**Problem**. Please print nothing but the lines from the one containing "3. Riwayat Guillain-Barré" to the final line below, exactly, and no pictures.

== Segment start ==

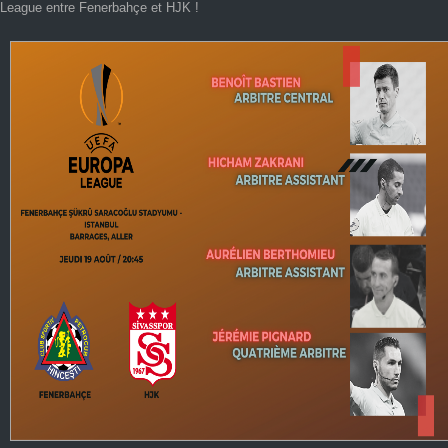
League entre Fenerbahçe et HJK !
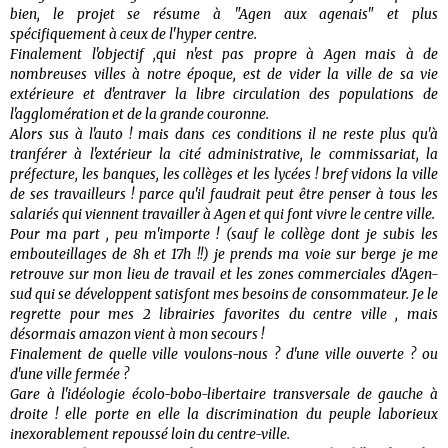
bien, le projet se résume à "Agen aux agenais" et plus
spécifiquement à ceux de l'hyper centre.
Finalement l'objectif ,qui n'est pas propre à Agen mais à de
nombreuses villes à notre époque, est de vider la ville de sa vie
extérieure et d'entraver la libre circulation des populations de
l'agglomération et de la grande couronne.
Alors sus à l'auto ! mais dans ces conditions il ne reste plus qu'à
tranférer à l'extérieur la cité administrative, le commissariat, la
préfecture, les banques, les collèges et les lycées ! bref vidons la ville
de ses travailleurs ! parce qu'il faudrait peut être penser à tous les
salariés qui viennent travailler à Agen et qui font vivre le centre ville.
Pour ma part , peu m'importe ! (sauf le collège dont je subis les
embouteillages de 8h et 17h !!) je prends ma voie sur berge je me
retrouve sur mon lieu de travail et les zones commerciales d'Agen-
sud qui se développent satisfont mes besoins de consommateur. Je le
regrette pour mes 2 librairies favorites du centre ville , mais
désormais amazon vient à mon secours !
Finalement de quelle ville voulons-nous ? d'une ville ouverte ? ou
d'une ville fermée ?
Gare à l'idéologie écolo-bobo-libertaire transversale de gauche à
droite ! elle porte en elle la discrimination du peuple laborieux
inexorablement repoussé loin du centre-ville.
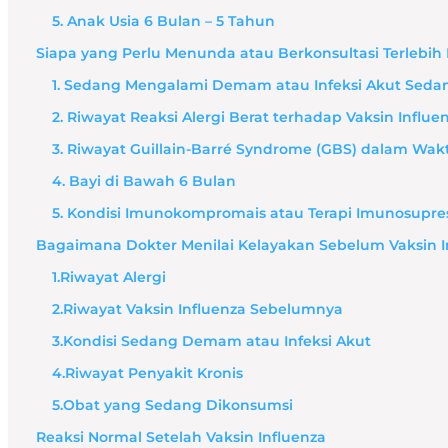
5. Anak Usia 6 Bulan – 5 Tahun
Siapa yang Perlu Menunda atau Berkonsultasi Terlebih
1. Sedang Mengalami Demam atau Infeksi Akut Seda
2. Riwayat Reaksi Alergi Berat terhadap Vaksin Infl
3. Riwayat Guillain-Barré Syndrome (GBS) dalam Wak
4. Bayi di Bawah 6 Bulan
5. Kondisi Imunokompromais atau Terapi Imunosupres
Bagaimana Dokter Menilai Kelayakan Sebelum Vaksin I
1.Riwayat Alergi
2.Riwayat Vaksin Influenza Sebelumnya
3.Kondisi Sedang Demam atau Infeksi Akut
4.Riwayat Penyakit Kronis
5.Obat yang Sedang Dikonsumsi
Reaksi Normal Setelah Vaksin Influenza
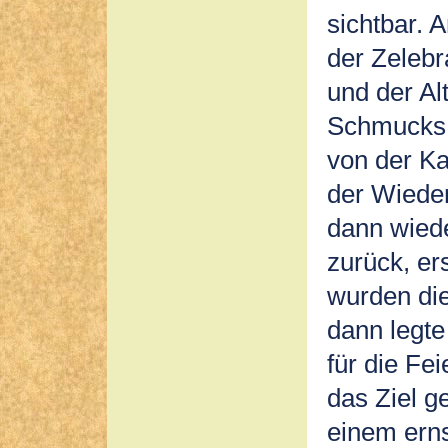
sichtbar. 
der Zeleb
und der Al
Schmucks. 
von der Ka
der Wieder
dann wied
zurück, er
wurden die
dann legte
für die Fe
das Ziel g
einem erns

== Segment end ==

**Result for this task**.
3. Riwayat Guillain-Barré Syndrome (GBS) dalam Wak
4. Bayi di Bawah 6 Bulan
5. Kondisi Imunokompromais atau Terapi Imunosupres
Bagaimana Dokter Menilai Kelayakan Sebelum Vaksin I
1.Riwayat Alergi
2.Riwayat Vaksin Influenza Sebelumnya
3.Kondisi Sedang Demam atau Infeksi Akut
4.Riwayat Penyakit Kronis
5.Obat yang Sedang Dikonsumsi
Reaksi Normal Setelah Vaksin Influenza
sichtbar. 
der Zeleb
und der Al
Schmucks. 
von der Ka
der Wieder
dann wied
zurück, er
wurden die
dann legte
für die Fe
das Ziel g
einem erns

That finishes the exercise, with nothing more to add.